• [Your instructions]: Starting with the line that holds "Terms and Conditions" and stopping after the line that holds "For additional convenience, many", repeat the lines below word for word, without the pictures.

• [Recorded information]:
******************************
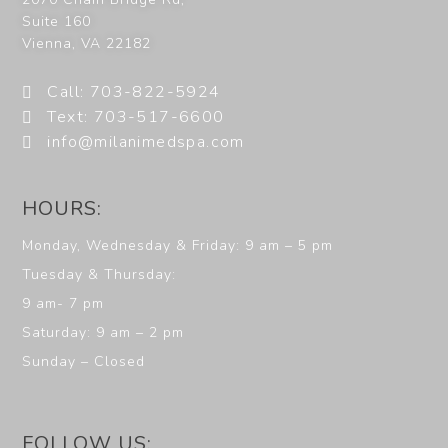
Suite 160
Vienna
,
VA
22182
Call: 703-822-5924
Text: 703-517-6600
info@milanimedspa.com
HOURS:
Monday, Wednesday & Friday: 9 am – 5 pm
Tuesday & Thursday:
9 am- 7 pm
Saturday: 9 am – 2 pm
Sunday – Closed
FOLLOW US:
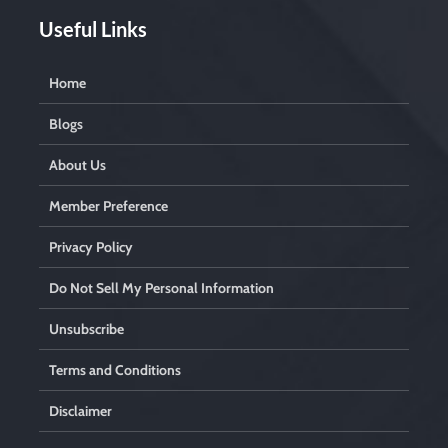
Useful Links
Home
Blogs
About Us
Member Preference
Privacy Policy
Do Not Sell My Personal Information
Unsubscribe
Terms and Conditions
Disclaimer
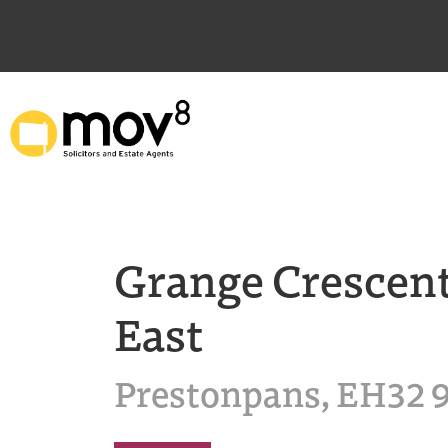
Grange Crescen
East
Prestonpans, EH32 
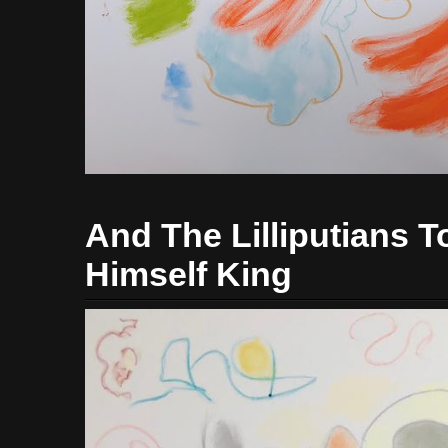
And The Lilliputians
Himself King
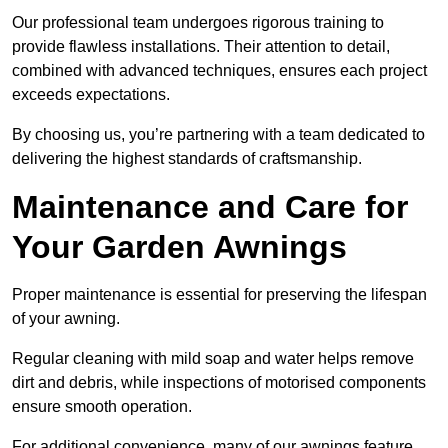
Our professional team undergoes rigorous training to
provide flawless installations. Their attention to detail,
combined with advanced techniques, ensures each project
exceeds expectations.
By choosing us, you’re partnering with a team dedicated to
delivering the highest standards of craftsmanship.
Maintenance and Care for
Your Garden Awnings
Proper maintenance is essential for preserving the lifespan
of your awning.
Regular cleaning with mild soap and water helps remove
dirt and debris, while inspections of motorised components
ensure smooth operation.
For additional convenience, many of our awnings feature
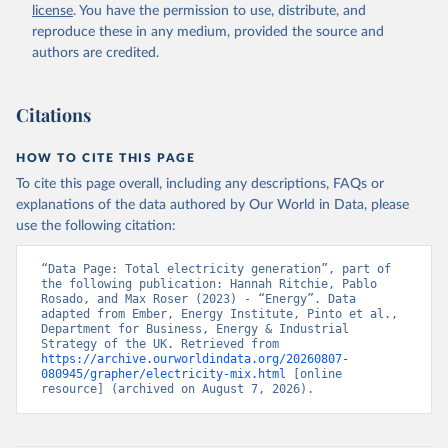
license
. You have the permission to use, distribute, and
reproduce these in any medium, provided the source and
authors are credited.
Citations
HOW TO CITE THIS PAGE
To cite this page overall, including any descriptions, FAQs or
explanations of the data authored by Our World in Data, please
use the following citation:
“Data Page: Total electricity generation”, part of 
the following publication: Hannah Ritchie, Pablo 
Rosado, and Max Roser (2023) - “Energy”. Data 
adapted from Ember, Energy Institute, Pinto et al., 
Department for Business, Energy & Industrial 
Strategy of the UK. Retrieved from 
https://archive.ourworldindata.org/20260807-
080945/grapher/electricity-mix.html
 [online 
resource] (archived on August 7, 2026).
******************************
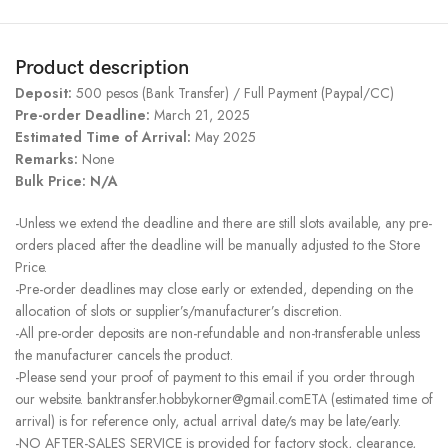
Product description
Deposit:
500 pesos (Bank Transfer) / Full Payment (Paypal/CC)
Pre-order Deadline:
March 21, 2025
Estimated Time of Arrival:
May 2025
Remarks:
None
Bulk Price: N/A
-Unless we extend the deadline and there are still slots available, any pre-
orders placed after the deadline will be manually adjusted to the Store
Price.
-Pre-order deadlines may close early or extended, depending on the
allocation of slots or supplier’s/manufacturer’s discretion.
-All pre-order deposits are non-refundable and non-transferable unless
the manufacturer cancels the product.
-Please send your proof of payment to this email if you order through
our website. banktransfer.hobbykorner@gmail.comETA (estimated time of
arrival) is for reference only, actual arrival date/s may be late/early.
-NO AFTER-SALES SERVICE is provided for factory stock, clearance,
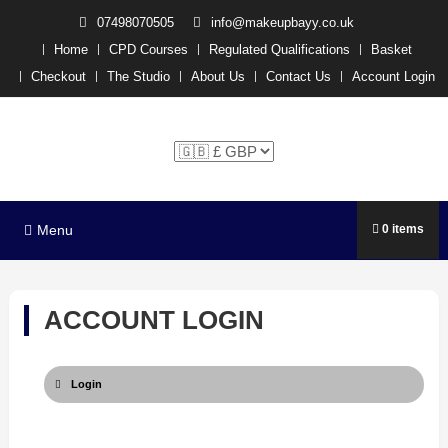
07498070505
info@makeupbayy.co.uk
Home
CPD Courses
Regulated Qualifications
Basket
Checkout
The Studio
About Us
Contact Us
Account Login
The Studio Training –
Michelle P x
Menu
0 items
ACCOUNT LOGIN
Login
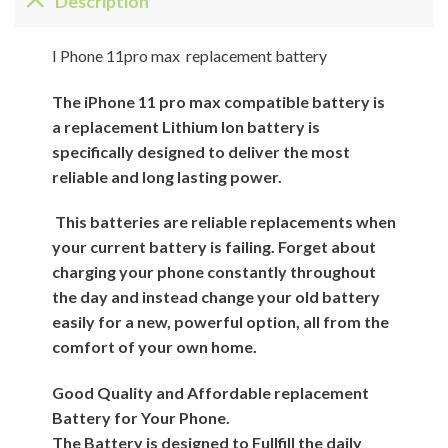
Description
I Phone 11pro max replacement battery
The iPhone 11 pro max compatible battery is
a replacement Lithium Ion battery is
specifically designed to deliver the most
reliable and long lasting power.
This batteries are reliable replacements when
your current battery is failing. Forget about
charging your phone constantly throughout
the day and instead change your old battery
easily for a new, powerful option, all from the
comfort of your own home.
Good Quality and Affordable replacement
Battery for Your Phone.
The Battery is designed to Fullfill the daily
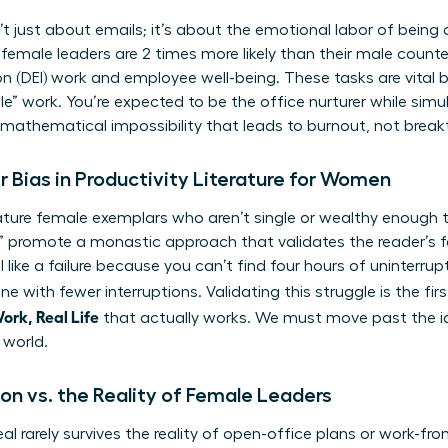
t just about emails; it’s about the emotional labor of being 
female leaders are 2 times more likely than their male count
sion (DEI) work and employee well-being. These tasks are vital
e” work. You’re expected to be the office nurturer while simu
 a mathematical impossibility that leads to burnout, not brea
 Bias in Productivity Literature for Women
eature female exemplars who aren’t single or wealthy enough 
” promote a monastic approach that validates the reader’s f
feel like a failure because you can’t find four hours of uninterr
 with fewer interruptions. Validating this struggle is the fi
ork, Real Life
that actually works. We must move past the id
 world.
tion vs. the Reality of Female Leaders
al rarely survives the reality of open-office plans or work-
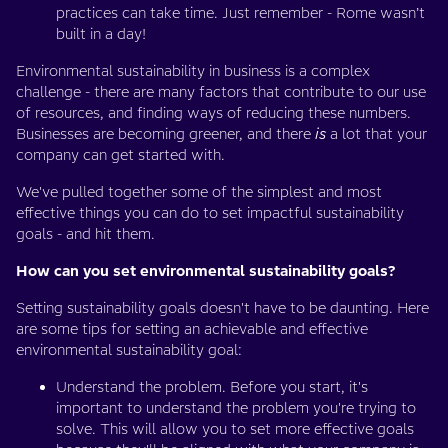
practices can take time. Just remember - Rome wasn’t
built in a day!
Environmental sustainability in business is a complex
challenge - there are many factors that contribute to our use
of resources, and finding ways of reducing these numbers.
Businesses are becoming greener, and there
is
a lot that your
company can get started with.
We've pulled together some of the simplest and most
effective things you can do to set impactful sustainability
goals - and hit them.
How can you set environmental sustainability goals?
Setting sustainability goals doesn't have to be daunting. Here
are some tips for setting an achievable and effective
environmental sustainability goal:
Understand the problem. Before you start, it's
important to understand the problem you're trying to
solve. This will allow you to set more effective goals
******************************
• [Task output]:
Terms and Conditions
Disclaimer
Grange Crescen
East
Prestonpans, EH32 
And The Lilliputians
Himself King
Our professional team undergoes rigorous training to
provide flawless installations. Their attention to detail,
combined with advanced techniques, ensures each project
exceeds expectations.
By choosing us, you’re partnering with a team dedicated to
delivering the highest standards of craftsmanship.
Maintenance and Care for
Your Garden Awnings
Proper maintenance is essential for preserving the lifespan
of your awning.
Regular cleaning with mild soap and water helps remove
dirt and debris, while inspections of motorised components
ensure smooth operation.
For additional convenience, many of our awnings feature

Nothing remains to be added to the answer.